In our other plot, for some convoluted reason the X-Men (Storm, Wolverine, Banshee Jubilee, Forge and Gambit) were teleported away from Earth by Lila Cheney to the eternal Shi'ar civil war. Deathbird is empress right now, and the rebels the Starjammers (Corsair, who just happens to be Cyclops's dad) are fighting to reinstate her sister Lilandra to her rightful place on the throne. If I were them I'd be trying to undermine the entire system of Imperial rule, but perhaps they are expecting plum ministerial positions under the new regime... at least until she gets turfed out again.) The war is not going well for Deathbird, largely because Lilandra's consort is a highly powerful telepath: Charles Xavier, who also happens to be the founder of the X-Men! But Xavier is possibly secretly evil and doing a bit of genocide on the side. Except then it turns out he is a Skrull, and so are the rest of the Starjammers! And they've got the real Xavier kidnapped! And then they free the real Xavier! And then they defeat the Skrulls! And then Lilandra and Deathbird actually do the "our division caused us to be weak against our enemies, let's make up" dance.
At the end, Storm infodumps enough of the disasters to have happened to the X-Men since Xavier left, and he learns of the rise of the Shadow King. Xavier agrees to come back with them, setting the stage for our next arc, Claremont's penultimate hurrah.
I believe this is the first intrusion of the Skrulls into the X-verse; certainly it's the first time I've written about them on the blog (apart from a passing reference to John the Skrull). The Skrulls are a race of alien shape-shifters originally introduced as villains in Fantastic Four #2. In that very first story a small advance party are brainwashed into thinking themselves cows. They go on to be frequent antagonists in Marvel: a Super-Skrull, Kl'rt, who combines the powers of the Fantastic Four, is introduced in FF #18 (it's this job that Xavin out of Runaways is training for), and fight the Kree, another alien race, in the pages of Avengers; and their latest invasion of Earth was the topic of the Secret Invasion crossover.

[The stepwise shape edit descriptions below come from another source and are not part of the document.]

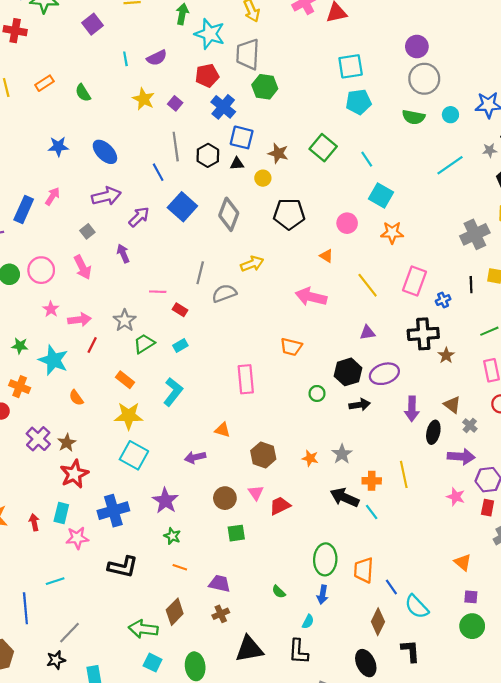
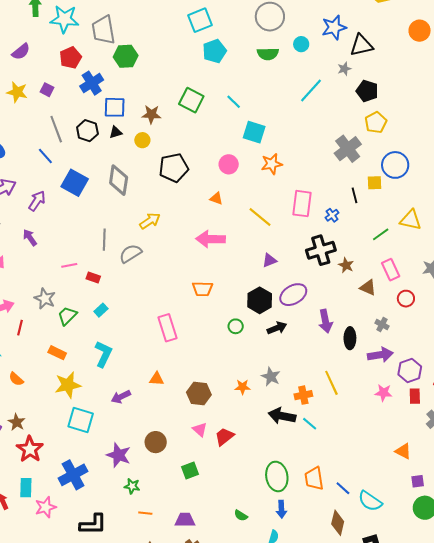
blue cross: (223, 107) -> (92, 83), turned 30
brown triangle: (452, 405) -> (368, 288), moved
purple arrow: (195, 457) -> (121, 397), moved
brown circle: (225, 498) -> (156, 442), moved

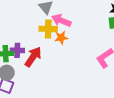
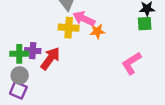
orange star: (61, 38) -> (97, 31), moved

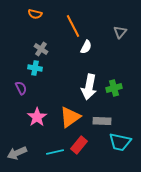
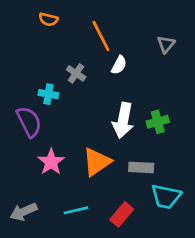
gray cross: (41, 49) -> (76, 73), moved
purple semicircle: (21, 88) -> (29, 122), size x1.6
red rectangle: (79, 145) -> (122, 214), moved

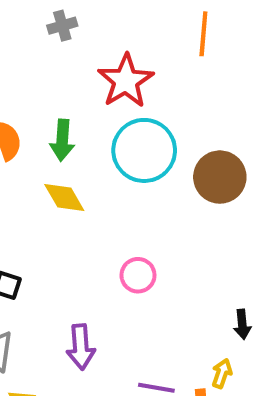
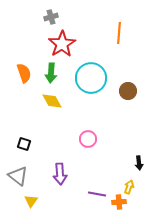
orange line: (203, 34) -> (119, 33), moved
red star: (126, 81) -> (62, 44), moved
brown circle: (220, 177) -> (128, 91), size x0.7

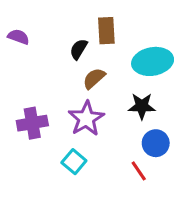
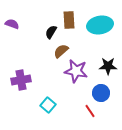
cyan ellipse: (153, 61) -> (100, 25), moved
black star: (142, 106) -> (108, 66), moved
purple star: (86, 119) -> (76, 71), moved, turned -30

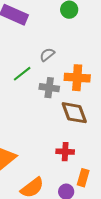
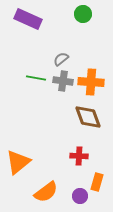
green line: (22, 74) -> (36, 78), turned 48
gray cross: (49, 88) -> (63, 81), moved

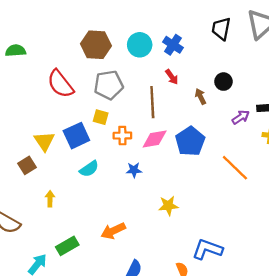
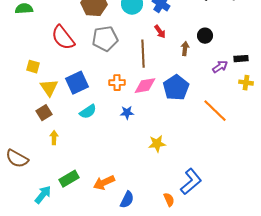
brown arrow: (201, 96) -> (185, 49), turned 32
yellow square: (101, 117) -> (33, 67), moved
brown square: (27, 165) -> (44, 113), moved
orange arrow: (113, 231) -> (104, 183), moved
blue L-shape: (207, 249) -> (191, 182), turned 120

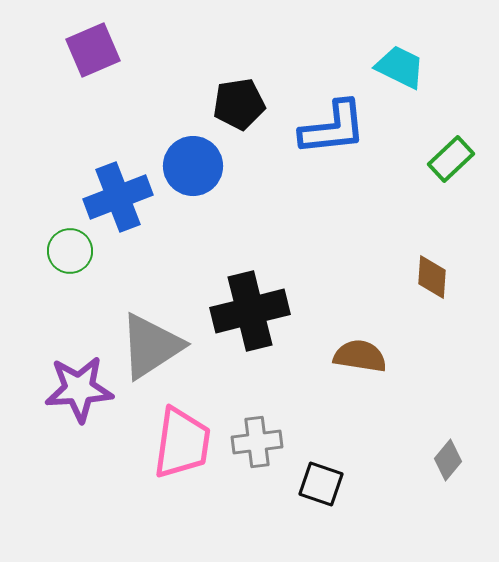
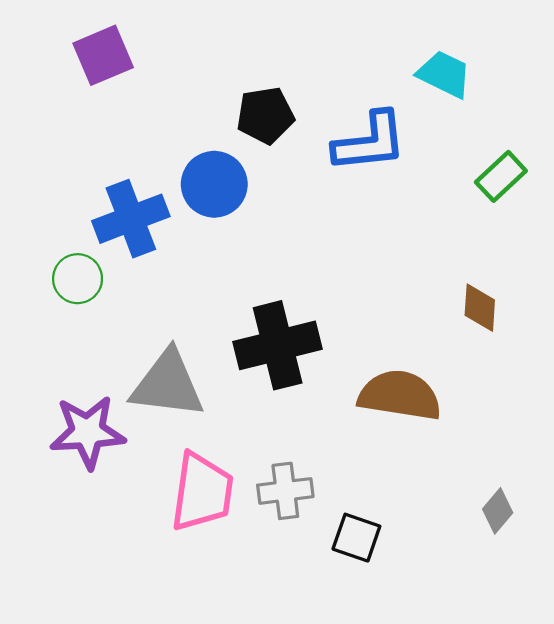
gray triangle: (151, 346) -> (168, 384), turned 40
brown semicircle: (360, 356) -> (400, 395), size x1.4

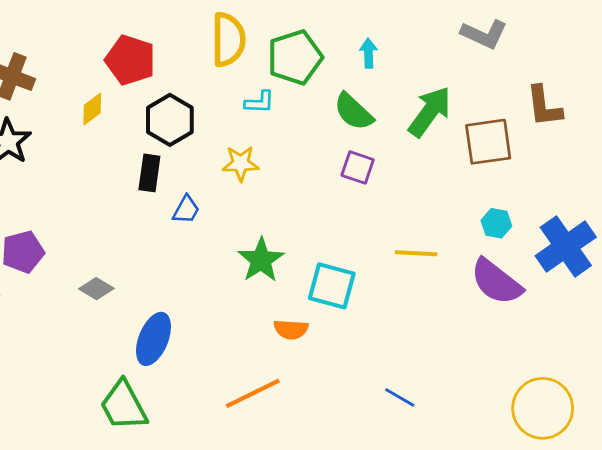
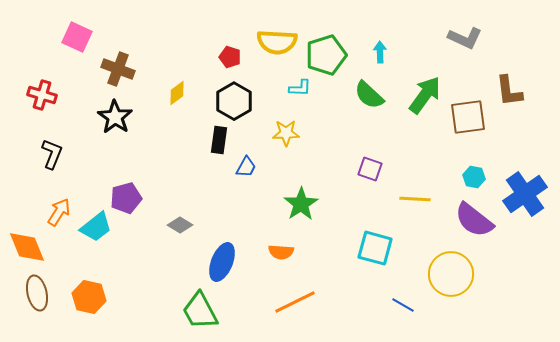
yellow semicircle: (228, 40) -> (277, 42), turned 93
red pentagon: (130, 60) -> (230, 57), moved, size x0.6
purple square: (358, 168) -> (370, 169), moved
cyan square: (332, 286) -> (375, 248), moved
orange semicircle: (291, 329) -> (281, 252), moved
yellow circle: (543, 408) -> (451, 274), moved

All these alien races were made up independently: the Skrulls in those very early days of the Marvel Silver Age; the Kree a bit later, in FF #65, and then the Shi'ar in the 1970s in these very pages. These, then are the Big Three Marvel Alien Species. Rather than anyone having sat down and worked this out, this is worldbuilding through crossover, things in a shared universe being patched together to form a galactic quilt. But that's just a larger-scale version of a continuity that allows Doctor Strange and Iron Man to co-exist; throw everything at a particularly sticky wall and watch it not going anywhere. Because... indeed, it's not going anywhere. It's rare for cosmic dynastic stories to have a point: it's just The Decline and Fall of the Roman Empire on repeat. If I wanted that, I'd just read Foundation again.
#274 is one of my favorite single issues of the series. I just love all the "not quite a hero, not quite a villain" Magneto stuff. It's really the culmination of one of Claremont's greatest character arcs.